Category : Tutorials + Patches
Archive   : OBERON.ZIP
Filename : OBERON.TXT

 
Output of file : OBERON.TXT contained in archive : OBERON.ZIP
==========================
oberon/long.messages #11, from frode, 21774 chars, Tue Feb 23 20:43:46 1988
--------------------------
TITLE: Oberon Language Article, (c) ETH-ZENTRUM, SWITZERLAND

From Modula to Oberon

N. Wirth

Abstract

The programming language Oberon is the result of a
concentrated effort increase the power of Modula-2 and
simultaneously to reduce its complexity. Several features
were eliminated, and a few were added in order to increase
the expressive power and flexibility of the language. This
paper describes and motivates the changes. The language is
defined in a concise report.

Introduction

The programming language Oberon evolved from a project whose
goal was the design of a modern, flexible and efficient
operating system for a single- user workstation. A
principal guideline was to concentrate on properties that
are genuinely essential and - as a consequence - to omit
ephemeral issues. It is the best way to keep a system in
hand, to make it understandable, explicable, reliable and
efficiently implementable.

Initially, it was planned to express the system in Modula-2
[1], as that language supports the notion of modular design
quite effectively, and because an operating system has to
be designed in terms of separately compilable parts with
conscientiously chosen interfaces. In fact, an operating
system should be no more than a set of basic modules, and
the design of an application must be considered as a
goal-oriented extension of that basic set: Programming is
always *extending* a given system.

Whereas modern languages, such as Modula, support the notion
of extensibility in the procedural realm, the notion is
less well established in the domain of data types. Modula
in particular does not allow the definition of new data
types as extensions of other, programmer-defined types in an
adequate manner. An additional feature was called for,
thereby giving rise to an extension of Modula.

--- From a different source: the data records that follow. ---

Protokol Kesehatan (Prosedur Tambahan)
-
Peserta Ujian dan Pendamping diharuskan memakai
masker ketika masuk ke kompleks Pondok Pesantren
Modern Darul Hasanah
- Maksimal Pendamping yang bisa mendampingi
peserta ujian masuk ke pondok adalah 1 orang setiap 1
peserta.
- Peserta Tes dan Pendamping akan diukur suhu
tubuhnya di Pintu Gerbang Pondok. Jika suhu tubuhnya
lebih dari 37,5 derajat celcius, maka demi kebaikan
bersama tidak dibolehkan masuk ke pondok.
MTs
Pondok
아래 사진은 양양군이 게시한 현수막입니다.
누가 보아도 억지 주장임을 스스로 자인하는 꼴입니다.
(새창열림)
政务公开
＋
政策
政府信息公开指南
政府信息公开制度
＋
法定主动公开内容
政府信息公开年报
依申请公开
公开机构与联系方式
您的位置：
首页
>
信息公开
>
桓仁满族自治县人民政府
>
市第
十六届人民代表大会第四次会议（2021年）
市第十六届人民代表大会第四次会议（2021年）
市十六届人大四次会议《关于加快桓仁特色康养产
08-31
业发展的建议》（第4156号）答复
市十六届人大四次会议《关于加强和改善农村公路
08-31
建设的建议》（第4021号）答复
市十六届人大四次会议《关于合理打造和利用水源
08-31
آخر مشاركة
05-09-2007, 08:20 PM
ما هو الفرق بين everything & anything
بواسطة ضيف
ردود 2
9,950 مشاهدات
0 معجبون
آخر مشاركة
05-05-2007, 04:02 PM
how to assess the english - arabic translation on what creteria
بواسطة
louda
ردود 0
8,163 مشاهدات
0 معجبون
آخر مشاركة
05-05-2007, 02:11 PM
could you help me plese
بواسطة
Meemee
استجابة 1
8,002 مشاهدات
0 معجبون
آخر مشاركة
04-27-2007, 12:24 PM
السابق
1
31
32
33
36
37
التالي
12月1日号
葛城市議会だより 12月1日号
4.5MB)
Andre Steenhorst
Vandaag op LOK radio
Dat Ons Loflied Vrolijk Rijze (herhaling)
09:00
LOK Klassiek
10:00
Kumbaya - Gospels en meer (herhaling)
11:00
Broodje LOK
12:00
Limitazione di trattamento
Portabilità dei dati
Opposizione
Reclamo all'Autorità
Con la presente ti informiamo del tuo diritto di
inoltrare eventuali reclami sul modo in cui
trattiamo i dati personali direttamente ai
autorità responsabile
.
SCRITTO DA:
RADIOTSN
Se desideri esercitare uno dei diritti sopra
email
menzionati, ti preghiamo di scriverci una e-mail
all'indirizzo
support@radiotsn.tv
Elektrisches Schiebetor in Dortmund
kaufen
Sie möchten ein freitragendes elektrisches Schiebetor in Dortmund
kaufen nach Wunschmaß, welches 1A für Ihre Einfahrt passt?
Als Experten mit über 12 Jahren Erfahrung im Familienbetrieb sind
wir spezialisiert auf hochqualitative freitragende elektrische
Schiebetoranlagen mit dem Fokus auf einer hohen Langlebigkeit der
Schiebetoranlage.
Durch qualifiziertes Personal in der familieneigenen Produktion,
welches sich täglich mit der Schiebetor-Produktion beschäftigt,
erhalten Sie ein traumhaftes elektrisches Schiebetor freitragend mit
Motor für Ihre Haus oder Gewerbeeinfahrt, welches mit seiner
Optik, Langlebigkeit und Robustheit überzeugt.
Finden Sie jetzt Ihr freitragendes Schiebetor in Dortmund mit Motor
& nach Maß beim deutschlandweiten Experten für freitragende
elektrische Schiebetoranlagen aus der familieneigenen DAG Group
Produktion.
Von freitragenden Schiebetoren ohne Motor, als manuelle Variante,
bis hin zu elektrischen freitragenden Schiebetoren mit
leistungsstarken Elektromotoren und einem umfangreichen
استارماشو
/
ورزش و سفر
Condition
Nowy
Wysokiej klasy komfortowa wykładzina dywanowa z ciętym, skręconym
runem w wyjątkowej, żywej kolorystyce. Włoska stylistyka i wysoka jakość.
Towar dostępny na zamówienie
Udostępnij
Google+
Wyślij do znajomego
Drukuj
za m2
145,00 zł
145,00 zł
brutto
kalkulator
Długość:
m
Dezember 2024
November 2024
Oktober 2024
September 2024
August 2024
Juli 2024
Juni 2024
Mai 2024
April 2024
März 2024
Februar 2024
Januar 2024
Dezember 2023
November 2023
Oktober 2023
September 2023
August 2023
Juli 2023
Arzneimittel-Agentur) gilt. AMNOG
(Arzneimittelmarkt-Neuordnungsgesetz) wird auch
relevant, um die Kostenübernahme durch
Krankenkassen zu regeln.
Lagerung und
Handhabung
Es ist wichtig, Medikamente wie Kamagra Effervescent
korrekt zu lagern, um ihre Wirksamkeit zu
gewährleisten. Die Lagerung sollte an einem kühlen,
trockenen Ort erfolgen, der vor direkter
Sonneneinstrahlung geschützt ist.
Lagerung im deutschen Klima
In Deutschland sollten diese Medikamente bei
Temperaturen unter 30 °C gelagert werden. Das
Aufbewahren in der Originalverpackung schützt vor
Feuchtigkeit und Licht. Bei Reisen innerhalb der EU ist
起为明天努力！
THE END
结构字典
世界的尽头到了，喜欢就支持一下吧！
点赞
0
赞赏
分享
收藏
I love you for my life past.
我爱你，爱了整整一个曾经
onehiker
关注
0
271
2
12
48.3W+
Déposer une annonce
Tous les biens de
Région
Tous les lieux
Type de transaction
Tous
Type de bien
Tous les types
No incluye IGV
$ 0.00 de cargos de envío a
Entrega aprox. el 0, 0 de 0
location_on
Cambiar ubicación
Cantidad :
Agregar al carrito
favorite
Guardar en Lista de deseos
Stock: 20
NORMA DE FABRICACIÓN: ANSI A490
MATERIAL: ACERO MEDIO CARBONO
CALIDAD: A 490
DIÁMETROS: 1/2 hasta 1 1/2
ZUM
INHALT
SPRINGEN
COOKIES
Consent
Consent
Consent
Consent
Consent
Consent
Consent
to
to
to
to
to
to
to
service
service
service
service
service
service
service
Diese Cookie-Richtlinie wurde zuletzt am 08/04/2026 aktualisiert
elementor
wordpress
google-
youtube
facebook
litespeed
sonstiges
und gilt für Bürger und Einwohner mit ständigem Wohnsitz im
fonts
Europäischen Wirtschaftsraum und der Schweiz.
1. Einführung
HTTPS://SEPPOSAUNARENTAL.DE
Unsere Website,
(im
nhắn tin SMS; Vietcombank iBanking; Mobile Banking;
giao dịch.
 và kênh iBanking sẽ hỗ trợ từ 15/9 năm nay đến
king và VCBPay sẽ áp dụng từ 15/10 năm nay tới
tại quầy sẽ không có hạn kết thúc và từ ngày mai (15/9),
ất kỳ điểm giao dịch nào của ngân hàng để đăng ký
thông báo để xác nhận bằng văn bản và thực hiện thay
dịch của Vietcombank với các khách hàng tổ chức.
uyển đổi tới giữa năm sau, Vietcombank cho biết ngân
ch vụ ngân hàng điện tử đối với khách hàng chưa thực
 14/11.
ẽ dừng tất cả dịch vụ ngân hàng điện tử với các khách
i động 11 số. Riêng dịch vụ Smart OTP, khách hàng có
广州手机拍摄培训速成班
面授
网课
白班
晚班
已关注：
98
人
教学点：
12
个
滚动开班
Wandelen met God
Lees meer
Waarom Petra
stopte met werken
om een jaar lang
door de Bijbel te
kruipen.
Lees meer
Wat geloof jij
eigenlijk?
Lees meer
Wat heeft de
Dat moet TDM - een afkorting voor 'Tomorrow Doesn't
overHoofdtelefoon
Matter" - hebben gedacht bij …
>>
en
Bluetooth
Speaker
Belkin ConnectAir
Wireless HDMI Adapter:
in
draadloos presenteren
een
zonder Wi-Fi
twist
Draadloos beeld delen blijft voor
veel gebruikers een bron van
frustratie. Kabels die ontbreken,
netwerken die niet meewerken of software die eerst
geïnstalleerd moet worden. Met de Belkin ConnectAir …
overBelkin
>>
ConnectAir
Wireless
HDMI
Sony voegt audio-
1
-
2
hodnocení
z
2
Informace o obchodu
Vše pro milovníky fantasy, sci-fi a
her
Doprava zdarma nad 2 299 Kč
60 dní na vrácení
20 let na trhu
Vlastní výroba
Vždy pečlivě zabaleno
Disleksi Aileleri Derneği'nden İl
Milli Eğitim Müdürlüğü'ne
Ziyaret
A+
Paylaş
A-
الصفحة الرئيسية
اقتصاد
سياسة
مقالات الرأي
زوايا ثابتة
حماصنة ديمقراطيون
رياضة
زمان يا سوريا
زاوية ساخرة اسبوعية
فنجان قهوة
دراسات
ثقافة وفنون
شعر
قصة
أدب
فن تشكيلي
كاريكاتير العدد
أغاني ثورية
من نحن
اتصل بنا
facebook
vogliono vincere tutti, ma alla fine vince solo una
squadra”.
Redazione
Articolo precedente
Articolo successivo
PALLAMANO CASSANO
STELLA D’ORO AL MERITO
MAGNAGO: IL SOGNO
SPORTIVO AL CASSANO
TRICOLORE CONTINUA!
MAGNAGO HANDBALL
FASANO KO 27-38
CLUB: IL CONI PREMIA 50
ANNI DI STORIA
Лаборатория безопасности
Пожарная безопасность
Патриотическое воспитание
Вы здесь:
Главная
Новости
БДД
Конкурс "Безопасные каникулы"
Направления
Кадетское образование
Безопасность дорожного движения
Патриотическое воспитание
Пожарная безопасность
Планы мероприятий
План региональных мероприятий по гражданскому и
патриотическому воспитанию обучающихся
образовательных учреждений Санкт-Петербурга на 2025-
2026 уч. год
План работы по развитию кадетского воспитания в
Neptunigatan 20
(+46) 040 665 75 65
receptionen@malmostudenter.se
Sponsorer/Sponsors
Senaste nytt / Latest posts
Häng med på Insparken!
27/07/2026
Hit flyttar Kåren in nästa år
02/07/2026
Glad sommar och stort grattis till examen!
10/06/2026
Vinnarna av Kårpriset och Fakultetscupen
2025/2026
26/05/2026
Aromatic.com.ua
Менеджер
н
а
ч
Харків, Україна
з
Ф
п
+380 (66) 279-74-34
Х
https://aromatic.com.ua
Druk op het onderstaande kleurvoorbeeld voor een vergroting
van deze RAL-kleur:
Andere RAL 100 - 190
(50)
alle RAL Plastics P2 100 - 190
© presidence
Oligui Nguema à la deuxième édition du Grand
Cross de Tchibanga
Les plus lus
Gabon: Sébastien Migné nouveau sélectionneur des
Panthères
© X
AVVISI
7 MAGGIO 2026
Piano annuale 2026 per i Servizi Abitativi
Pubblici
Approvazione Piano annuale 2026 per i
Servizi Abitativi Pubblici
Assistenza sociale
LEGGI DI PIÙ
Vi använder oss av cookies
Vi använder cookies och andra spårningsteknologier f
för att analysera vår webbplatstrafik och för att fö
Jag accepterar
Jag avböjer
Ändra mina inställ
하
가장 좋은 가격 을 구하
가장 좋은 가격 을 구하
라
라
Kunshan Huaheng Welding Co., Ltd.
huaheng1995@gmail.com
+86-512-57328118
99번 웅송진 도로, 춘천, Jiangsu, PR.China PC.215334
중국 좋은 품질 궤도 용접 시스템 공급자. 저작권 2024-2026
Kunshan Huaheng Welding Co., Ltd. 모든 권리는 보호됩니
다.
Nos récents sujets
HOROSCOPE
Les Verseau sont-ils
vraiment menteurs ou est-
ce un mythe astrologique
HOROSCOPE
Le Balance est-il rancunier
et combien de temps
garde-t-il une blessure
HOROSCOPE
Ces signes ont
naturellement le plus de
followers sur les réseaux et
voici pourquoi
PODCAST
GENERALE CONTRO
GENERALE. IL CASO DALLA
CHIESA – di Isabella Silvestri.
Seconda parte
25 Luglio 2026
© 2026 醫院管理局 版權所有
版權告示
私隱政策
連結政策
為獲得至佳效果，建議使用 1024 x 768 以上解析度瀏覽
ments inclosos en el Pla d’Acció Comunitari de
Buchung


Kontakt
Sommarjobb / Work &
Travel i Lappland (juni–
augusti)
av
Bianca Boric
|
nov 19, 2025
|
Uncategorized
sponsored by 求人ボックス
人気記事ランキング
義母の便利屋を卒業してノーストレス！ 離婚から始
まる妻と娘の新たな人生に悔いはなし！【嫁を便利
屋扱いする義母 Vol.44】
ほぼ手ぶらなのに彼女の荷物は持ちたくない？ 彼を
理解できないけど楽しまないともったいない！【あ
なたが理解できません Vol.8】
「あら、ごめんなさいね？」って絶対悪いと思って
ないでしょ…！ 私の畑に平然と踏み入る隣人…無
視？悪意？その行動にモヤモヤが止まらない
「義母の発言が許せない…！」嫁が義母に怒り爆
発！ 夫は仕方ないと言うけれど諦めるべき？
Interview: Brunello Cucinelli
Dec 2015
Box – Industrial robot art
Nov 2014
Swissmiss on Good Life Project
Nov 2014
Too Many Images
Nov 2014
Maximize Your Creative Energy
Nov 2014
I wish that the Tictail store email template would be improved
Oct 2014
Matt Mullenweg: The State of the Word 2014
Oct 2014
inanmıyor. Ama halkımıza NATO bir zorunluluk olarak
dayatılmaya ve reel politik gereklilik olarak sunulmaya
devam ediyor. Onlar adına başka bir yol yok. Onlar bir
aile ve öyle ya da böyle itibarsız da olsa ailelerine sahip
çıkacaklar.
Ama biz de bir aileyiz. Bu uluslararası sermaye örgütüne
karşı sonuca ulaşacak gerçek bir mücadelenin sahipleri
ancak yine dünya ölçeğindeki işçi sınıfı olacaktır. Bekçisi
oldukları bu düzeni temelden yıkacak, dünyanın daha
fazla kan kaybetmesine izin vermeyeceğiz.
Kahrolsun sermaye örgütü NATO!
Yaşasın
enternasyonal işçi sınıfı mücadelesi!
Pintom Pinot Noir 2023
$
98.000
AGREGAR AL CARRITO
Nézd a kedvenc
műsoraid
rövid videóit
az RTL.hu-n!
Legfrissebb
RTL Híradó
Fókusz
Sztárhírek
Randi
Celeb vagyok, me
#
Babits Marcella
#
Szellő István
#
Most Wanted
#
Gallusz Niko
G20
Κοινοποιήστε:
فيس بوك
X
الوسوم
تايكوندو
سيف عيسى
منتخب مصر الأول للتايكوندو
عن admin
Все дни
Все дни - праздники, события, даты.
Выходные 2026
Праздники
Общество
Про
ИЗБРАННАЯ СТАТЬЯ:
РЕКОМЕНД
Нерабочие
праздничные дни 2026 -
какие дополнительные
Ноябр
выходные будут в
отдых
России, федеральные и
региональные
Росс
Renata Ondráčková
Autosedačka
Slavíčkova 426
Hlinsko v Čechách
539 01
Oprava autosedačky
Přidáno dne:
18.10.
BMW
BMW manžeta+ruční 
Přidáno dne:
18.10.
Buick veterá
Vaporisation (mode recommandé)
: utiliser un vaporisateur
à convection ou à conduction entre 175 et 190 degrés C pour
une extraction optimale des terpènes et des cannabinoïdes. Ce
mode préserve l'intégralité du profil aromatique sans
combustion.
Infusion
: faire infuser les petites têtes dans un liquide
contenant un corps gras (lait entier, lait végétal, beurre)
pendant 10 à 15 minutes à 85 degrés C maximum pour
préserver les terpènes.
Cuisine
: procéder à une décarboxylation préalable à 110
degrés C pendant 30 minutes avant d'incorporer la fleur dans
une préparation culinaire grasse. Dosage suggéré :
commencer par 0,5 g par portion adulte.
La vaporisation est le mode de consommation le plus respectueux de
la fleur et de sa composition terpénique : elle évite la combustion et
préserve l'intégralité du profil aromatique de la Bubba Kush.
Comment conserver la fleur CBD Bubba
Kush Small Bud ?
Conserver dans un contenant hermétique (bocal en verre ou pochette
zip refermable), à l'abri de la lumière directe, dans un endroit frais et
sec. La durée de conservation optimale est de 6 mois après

The concept of the planned operating system also called for
a highly dynamic, centralized storage management relying on
the technique of garbage collection. Although Modula does
not prevent the incorporation of a garbage collector in
principle, its variant record feature constitutes a genuine
obstacle. As the new facility for extending types would
make the variant record feature superfluous, the removal of
this stumbling block was a logical decision. This step,
however gave rise to a restriction (subset) of Modula.
^LIt soon became clear that the rule to concentrate on the
essential and to eliminate inessential should not only be
applied to the design of the new system, but equally
stringently to the language in which the system is
formulated. The application of the principle thus led from
Modula to a new language. The adjective new, however, has
to be understood in proper context: Oberon evolved from
Modula by very few additions and several subtractions. In
relying on evolution rather than revolution we remain in the

tradition of a long development that led from Algol to
Pascal, then to Modula-2, and eventually to Oberon. The
common trait of these languages are their procedural rather
than functional model, and the strict typing of data. More
fundamental even is perhaps the idea of abstraction: the
language must be defined in terms of mathematical, abstract
concepts without reference to any computing mechanism. Only
if a language satisfies this criterion can it be called
"higher-level". No syntactic coasting whatsoever can earn a
language this attribute alone.

The definition of a language must be coherent and concise.
This can only be achieved by a careful choice of the
underlying abstractions an appropriate structure combining
them. The language manual must be reasonably short,
avoiding the explanation of individual cases derivable from
the general rules. The power of a formalism must not be
measured by the length of its description. To the contrary,
an overly lengthy definition is a sure symptom of
inadequacy. In this respect, not complexity but simplicity
must be the goal.

In spite of its brevity, a description must be complete.
Completeness is to be achieved within the framework of the
chosen abstractions. Limitations imposed by particular
implementations do not belong to a language definition
proper. Examples of such restrictions are the maximum
values of numbers, rounding and truncation errors in
arithmetic, and actions taken when a program violates the
stated rules. It should not be necessary to supplement a
language definition with voluminous standards document to
cover "unforeseen" cases.

But neither should a programming language be a mathematical
theory only. It must be practical tool. This imposes
certain limits on the terseness of the formalism. Several
features of Oberon are superfluous from a purely theoretical
point of view. They are nevertheless retained for practical
reasons, either for programmers' convenience or to allow
for efficient code generation without the necessity of
complex, "optimizing" pattern matching algorithms in
compilers. Examples of such features are the presence of
several forms of repetitive statements, and of standard
procedures such as INC, DEC, and ODD. They complicate
neither the language conceptually nor the compiler to any
significant degree.

These underlying premises must be kept in mind when
comparing Oberon with other languages. Neither the language
nor its defining document reach the ideal; but Oberon
approximates these goals much better than its predecessors.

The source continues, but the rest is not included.